AIM OF THE TASK:
Look through the entries for the string "Zielorientierung", and copy each line that holds it.

[Records from a dataset]
========

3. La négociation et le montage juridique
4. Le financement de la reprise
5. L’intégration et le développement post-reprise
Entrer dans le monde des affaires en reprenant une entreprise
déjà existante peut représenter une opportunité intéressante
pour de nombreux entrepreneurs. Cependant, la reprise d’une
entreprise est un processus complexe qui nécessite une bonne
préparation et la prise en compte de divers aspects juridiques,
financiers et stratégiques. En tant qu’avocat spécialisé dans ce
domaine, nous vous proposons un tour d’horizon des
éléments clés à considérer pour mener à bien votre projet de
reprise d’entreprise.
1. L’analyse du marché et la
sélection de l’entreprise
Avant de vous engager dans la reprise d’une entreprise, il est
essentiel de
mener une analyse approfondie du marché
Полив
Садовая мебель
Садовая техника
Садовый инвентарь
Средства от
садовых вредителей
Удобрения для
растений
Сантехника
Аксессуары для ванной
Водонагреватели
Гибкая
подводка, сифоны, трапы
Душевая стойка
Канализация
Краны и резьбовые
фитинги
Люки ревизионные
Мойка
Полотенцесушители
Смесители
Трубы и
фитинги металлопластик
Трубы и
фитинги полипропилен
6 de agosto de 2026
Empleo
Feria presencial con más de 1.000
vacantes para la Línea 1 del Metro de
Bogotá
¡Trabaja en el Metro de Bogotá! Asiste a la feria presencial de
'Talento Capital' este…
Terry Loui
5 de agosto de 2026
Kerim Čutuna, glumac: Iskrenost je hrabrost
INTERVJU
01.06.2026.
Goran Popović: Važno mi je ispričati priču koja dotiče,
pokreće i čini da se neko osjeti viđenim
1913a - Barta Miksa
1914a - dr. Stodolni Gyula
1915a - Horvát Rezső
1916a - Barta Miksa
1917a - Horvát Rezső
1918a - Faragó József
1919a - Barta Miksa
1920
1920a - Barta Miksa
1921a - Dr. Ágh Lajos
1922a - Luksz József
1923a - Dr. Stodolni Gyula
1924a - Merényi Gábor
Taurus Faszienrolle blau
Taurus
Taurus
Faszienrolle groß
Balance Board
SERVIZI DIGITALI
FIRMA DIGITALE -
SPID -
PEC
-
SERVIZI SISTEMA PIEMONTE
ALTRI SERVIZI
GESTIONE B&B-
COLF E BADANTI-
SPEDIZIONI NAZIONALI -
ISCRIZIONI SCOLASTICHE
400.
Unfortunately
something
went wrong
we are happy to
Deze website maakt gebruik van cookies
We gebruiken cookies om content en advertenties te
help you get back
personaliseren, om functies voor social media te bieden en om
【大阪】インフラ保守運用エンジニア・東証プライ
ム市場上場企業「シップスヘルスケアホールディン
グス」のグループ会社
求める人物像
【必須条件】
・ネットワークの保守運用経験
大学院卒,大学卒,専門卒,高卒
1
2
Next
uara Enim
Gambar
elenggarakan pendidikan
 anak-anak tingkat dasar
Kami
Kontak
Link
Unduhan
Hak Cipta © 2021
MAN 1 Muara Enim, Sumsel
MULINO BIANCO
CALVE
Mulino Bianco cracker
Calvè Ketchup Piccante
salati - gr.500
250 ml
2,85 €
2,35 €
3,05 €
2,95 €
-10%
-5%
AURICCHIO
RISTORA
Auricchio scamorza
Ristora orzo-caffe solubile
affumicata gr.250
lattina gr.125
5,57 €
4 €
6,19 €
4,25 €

========

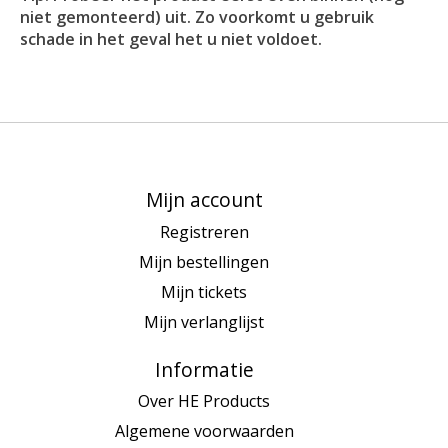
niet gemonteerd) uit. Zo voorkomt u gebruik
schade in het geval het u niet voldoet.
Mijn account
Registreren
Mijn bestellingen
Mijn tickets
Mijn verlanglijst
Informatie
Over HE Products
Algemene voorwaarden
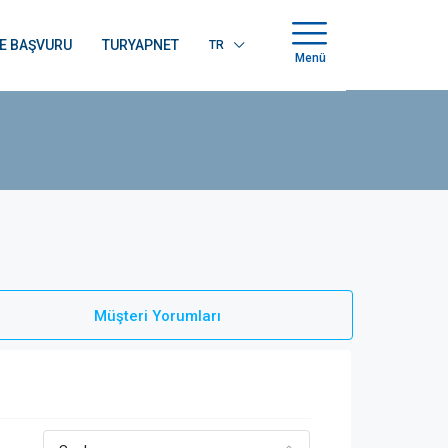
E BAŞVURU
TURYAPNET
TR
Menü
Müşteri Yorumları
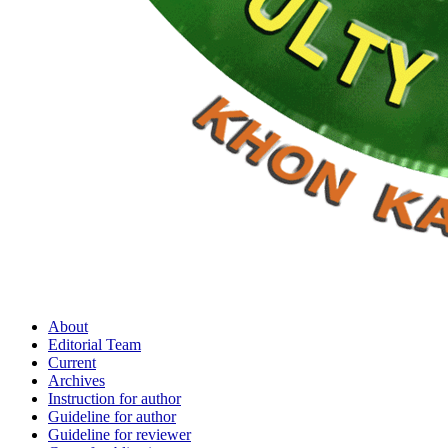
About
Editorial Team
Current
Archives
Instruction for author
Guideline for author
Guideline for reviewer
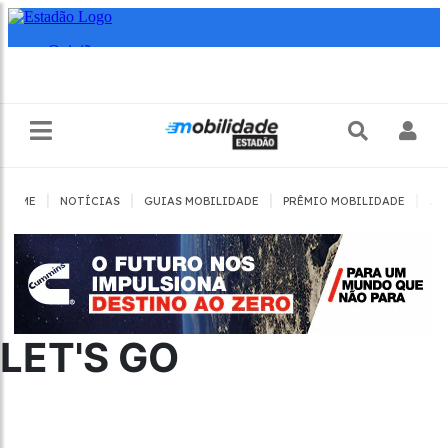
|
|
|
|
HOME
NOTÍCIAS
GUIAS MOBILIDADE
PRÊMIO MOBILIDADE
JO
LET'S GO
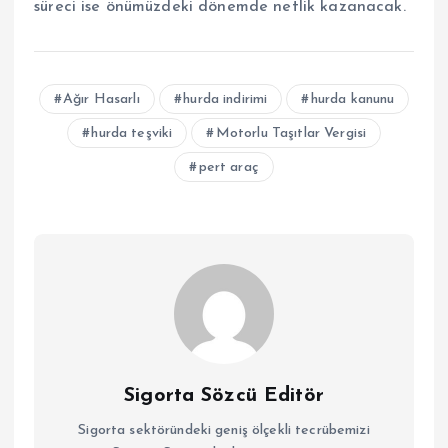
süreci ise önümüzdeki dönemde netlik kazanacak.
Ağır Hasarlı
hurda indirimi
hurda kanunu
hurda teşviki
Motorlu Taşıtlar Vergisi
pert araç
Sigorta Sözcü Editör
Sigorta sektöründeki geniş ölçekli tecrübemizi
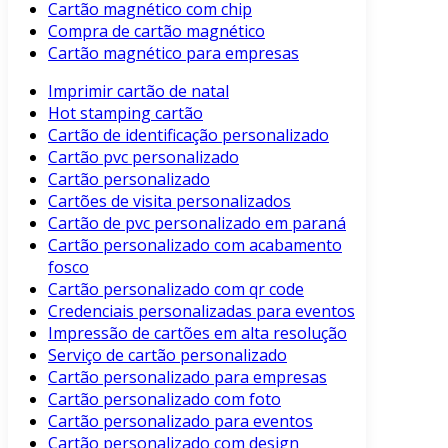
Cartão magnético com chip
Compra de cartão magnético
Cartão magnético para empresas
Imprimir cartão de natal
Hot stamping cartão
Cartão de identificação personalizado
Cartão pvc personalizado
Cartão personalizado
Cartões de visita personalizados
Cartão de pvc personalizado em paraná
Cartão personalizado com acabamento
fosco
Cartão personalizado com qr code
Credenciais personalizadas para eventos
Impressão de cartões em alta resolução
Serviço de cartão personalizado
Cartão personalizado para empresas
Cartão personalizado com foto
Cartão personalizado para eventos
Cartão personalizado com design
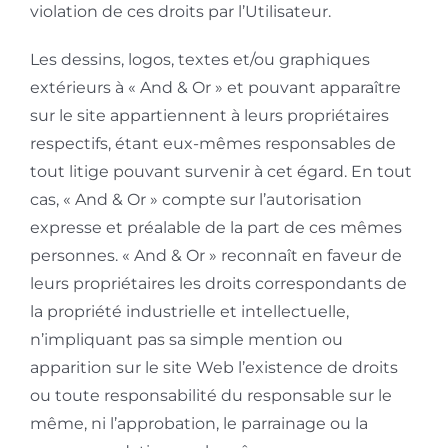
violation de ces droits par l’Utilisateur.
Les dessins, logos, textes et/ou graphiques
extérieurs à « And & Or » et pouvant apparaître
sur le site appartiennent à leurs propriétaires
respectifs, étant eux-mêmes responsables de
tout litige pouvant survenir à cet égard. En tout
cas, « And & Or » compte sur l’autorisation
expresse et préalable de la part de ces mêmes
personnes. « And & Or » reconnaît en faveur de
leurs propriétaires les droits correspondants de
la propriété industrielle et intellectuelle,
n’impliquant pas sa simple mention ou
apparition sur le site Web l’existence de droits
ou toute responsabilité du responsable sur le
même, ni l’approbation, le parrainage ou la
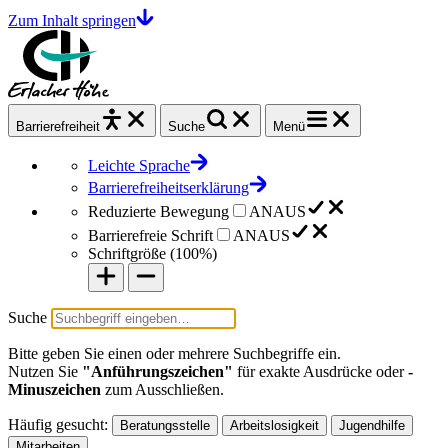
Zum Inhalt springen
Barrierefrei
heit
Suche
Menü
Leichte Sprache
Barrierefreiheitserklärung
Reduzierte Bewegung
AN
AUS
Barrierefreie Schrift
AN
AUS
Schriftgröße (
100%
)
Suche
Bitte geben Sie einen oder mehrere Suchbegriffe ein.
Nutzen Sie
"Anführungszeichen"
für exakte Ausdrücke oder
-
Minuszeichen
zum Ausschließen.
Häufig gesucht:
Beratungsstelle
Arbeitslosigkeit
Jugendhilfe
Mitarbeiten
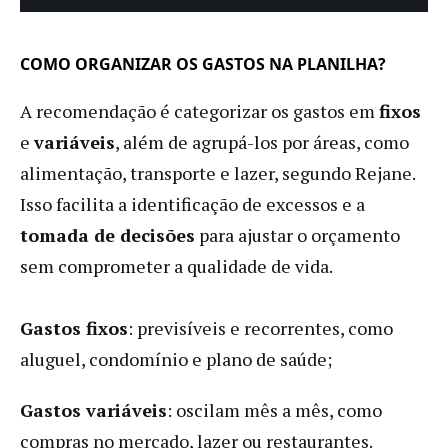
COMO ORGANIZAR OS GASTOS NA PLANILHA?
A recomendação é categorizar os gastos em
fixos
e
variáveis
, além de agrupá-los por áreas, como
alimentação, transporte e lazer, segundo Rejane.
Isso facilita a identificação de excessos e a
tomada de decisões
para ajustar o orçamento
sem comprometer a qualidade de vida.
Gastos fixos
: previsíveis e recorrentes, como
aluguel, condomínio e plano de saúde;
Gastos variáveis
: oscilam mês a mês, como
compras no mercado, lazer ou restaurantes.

========

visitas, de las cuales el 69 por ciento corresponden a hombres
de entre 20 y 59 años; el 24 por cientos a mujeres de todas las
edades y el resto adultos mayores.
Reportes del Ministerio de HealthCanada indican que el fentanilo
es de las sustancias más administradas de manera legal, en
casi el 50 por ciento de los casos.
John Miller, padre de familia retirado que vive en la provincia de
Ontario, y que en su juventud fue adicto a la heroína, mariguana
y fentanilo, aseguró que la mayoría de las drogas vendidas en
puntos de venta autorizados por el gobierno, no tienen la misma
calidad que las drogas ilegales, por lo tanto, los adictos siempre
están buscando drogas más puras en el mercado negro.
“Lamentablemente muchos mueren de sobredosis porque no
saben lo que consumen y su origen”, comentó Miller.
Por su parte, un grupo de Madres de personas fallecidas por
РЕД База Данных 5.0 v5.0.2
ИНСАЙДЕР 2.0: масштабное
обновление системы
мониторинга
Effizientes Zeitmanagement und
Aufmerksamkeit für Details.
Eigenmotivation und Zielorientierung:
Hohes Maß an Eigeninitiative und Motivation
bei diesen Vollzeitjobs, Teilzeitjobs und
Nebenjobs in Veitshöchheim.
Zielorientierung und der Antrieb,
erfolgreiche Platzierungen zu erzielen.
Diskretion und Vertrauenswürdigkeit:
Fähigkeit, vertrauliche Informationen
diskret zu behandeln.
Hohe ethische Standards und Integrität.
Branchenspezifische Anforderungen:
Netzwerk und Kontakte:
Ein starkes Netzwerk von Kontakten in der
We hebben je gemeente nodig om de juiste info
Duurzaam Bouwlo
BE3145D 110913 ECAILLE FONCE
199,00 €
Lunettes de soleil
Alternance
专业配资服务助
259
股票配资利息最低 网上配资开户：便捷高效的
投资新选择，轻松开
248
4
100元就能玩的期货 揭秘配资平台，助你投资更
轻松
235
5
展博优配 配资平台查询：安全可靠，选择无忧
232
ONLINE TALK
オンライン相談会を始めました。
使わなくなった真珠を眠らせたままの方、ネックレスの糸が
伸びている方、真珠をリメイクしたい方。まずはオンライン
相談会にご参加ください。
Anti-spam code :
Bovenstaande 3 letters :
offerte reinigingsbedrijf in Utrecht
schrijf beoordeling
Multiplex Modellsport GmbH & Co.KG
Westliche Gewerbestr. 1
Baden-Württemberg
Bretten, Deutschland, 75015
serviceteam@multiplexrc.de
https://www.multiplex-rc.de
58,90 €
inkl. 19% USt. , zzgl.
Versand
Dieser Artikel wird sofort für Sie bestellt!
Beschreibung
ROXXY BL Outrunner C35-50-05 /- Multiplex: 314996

========

TASK RESPONSE:
Eigenmotivation und Zielorientierung:
Zielorientierung und der Antrieb,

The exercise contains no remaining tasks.